Recent discussions about traffic intelligence for major sporting events point to a familiar challenge for cities: a stadium schedule can turn ordinary corridors into temporary bottlenecks, while nearby neighborhoods, retailers, emergency services, transit operators, and freight routes all compete for limited road capacity. As of June 2026, cities are not only preparing for isolated event days. They are trying to build repeatable methods for choosing mobility improvement measures before congestion appears on the street.
The real value of traffic intelligence is not simply observing that an event creates gridlock. It is the ability to compare possible interventions in advance, estimate their likely efficiency, and select the measure that delivers the best mobility result for the available budget. Ticon’s traffic analytics methodology becomes practical for municipalities, venue districts, and businesses near event corridors.
Events expose weaknesses already present in the network: in a case study near a baseball stadium, traffic volumes increased by 20-40% on primary roads and 60-90% on secondary event-adjacent roads, which are more sensitive to concentrated arrivals and departures.
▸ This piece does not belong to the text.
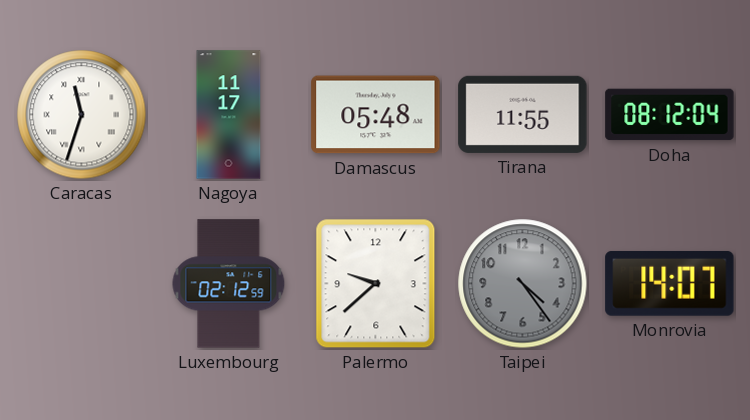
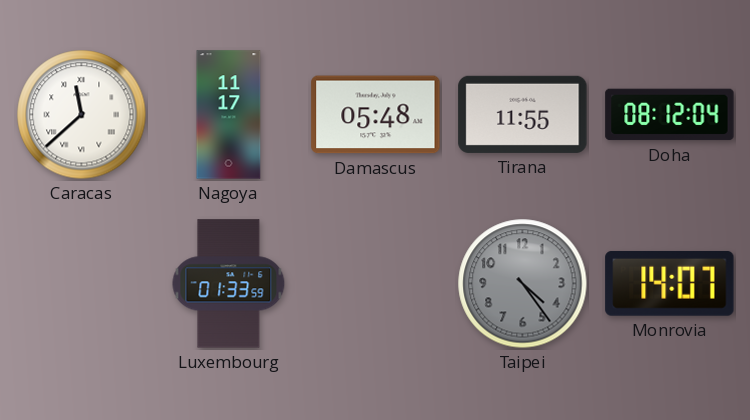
Caracas: 11:33 -> 11:38
Luxembourg: 02:12 -> 01:33
Palermo: 9:38 -> none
Special events change speed distribution and increase congestion variability, motivating pre-assessment from a network-wide perspective rather than a single intersection.
The right mobility improvement measure depends on operating conditions. Cities face options like signal timing changes, adaptive signal control, turn restrictions, dedicated event lanes, parking reconfiguration, transit priority, curb management, and incident response. Ticon’s tools analyze traffic parameters with 15-minute granularity to identify critical roads, causes of congestion, and optimized solutions.
Pre-assessment prevents overbuying technology such as Adaptive Signal Control Technology (ASCT), which may cost $40,000 to $55,000 per intersection and perform best under non-saturated conditions; under saturated conditions, simpler or multi-regime time-of-day strategies may be more effective.
Accurate baseline demand is essential for effective pre-assessment, requiring detailed traffic volume, variation, turning movement, and truck share data to avoid misleading annual averages which hide peak event impacts or smooth daily distribution.
Impact analysis should extend to surrounding roads because traffic disruptions often shift rather than disappear, avoiding localized congestion trade-offs. Ticon’s TrafficZoom and TrafficScope enable identification, monitoring, and evaluation of implemented measures over time.
From event response to permanent mobility improvement, major events reveal network fragilities and opportunities for better traffic control, which can sometimes yield more benefits than expanding road infrastructure. Traffic congestion costs U.S. over 1% of GDP annually; selecting the right traffic control measures before deployment is a key budget discipline.
The recommended approach is to measure the network at high temporal and spatial resolution, identify congestion and saturation, compare measures by efficiency and cost, deploy where impact is greatest, and verify outcomes post-implementation to reduce delay, improve safety, and optimize public funds use.